Xml Abuse

There are countless examples of XML abuse out there. Many of these examples seem to motivate people to come here and argue that XmlSucks, when what they are really arguing is that that particular use of XML sucks. Clearly, those examples do not belong in a discussion on whether or not XML sucks, but they are interesting nonetheless, and this page is a good place to discuss them.

Common abuses:


This page ended up more or less empty after refactoring the problems into patterns; should we keep it nonetheless?

Yes, please. We are still seeing plenty of folk (primarily Lispers, but there are others) who are arguing that XML is a bad technology because it doesn't do this or it doesn't do that or because the hype is harmful or because it is difficult to parse or because of some other characteristic. In point of fact, almost all of the objections to XML - as well as most technologies that draw fire on this Wiki - are based either on a lack of understanding of the proper use of XML or because some Wikizen has had a bad experience in the application of the technology. It's good to have a central clearinghouse to debunk some of this noise.


Using XML where a database would be more suited

One hint that you may be better off with a relational database is that there is no obvious hierarchy to your data.
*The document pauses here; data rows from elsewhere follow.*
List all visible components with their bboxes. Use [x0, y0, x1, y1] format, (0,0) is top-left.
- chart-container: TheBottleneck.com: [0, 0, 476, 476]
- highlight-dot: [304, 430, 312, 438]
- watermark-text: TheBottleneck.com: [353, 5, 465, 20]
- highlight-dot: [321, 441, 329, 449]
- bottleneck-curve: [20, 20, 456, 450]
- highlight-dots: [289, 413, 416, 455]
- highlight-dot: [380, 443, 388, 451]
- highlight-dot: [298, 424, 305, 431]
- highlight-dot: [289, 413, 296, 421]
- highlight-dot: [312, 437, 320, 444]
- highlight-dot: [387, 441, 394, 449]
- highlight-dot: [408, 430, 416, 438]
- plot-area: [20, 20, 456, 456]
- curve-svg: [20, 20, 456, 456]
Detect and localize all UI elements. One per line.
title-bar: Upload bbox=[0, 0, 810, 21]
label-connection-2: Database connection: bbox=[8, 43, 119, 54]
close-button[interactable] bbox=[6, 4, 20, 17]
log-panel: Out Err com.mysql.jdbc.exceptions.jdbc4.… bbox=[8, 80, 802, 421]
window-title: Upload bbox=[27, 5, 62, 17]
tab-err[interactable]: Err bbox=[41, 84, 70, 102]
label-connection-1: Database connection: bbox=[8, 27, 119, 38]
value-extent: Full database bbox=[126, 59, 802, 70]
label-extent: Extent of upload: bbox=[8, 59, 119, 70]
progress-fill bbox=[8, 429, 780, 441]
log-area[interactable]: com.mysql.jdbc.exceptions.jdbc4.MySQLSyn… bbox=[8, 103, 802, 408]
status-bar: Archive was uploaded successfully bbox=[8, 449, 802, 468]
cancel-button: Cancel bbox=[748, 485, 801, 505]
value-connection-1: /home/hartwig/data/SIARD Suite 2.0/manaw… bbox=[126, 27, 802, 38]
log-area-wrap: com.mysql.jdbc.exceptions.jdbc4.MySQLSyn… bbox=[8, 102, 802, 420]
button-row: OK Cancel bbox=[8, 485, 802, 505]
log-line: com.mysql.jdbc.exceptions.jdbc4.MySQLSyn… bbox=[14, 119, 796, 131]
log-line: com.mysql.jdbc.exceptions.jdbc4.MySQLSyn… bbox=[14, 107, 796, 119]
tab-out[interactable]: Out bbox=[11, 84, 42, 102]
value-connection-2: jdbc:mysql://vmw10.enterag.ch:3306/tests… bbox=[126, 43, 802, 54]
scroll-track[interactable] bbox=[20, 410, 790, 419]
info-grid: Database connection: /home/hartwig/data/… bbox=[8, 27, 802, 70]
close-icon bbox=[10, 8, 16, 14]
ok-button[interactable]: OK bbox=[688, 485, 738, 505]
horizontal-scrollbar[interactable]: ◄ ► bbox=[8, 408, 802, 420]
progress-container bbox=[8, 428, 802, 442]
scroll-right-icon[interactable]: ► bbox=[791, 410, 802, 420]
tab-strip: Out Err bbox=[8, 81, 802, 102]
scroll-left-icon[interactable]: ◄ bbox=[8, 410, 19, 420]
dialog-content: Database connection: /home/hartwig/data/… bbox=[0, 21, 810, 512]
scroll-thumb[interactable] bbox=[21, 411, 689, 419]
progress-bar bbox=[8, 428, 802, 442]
In particular, XML does not lend itself very well to represent many-to-many relationships. It can be done, of course, but prepare to


Using XML as a procedural language, the way Ant does, strikes me as XmlAbuse.

I disagree, first of all because Ant is ideally meant to be declarative, not procedural. A build file is a collection of named actions with parameters and possible sub-actions and/or sub-parameters. Coming up with a new syntax (like, one that requires a tab as the first character, for example) for this when XML is perfectly applicable would be silly.

The problem is that ant is not yet smart enough to figure out what you want it to do. Also, often you just want to do something, like copying files. And a declarative approach is, at best, unintuitive here. The XML gets shoehorned into some poor make imitation. I think this example is abuse of XML. ~~ Jan Seeger


(moved from a poorly named page)

Rendering datafiles human-readable helps no human read them because for even trivial datasets no human can keep track of all the complexity in the file.

So ExtensibleMarkupLanguage is really nothing but another IllusionOfControl. It's not only not a silver bullet, but for most practical purposes it increases system fragility and decreases system performance.

Anyone telling you otherwise is selling something.

Please offer examples or links to research backing up this claim. Otherwise, you are just HandWaving with no proof.


XML is certainly more readable to humans, and displayable by more tools than windows registry binary format. Nor is any special-purpose tool necessary, see PowerOfPlainText.

That simply depends on the tool you use to read it.

Doesn't everything? You have to use a tool to do anything with a computer; why is that a problem?

And with XML (or plain text) I don't need a different tool per format


I'm afraid this is missing the point. Yes, of course, you can read text with any tool. The trouble is the text doesn't mean any more to you than the original binary did. No one ever pages through an XML text file trying to understand what's in it. You don't, I don't, your customers don't - no one does.

So the data may as well be a binary standard. XML is hyped as some kind of universal data language, but it doesn't do anything for the data but formalize its' alphabet a little. The ontologies represented by the data are still hidden, implicit in the combinatorial relationships between each element.

And for this imaginary benefit of "readable data" we're going to retool everything yet another time? What's the bloody point?


I think that's an underestimation of the final users.

Anyways you can't expect XML (or any other input method) to do all the work itself, if you want users to be able to use it just describe them how your file's elements and attributes work, just a reference specification file would help.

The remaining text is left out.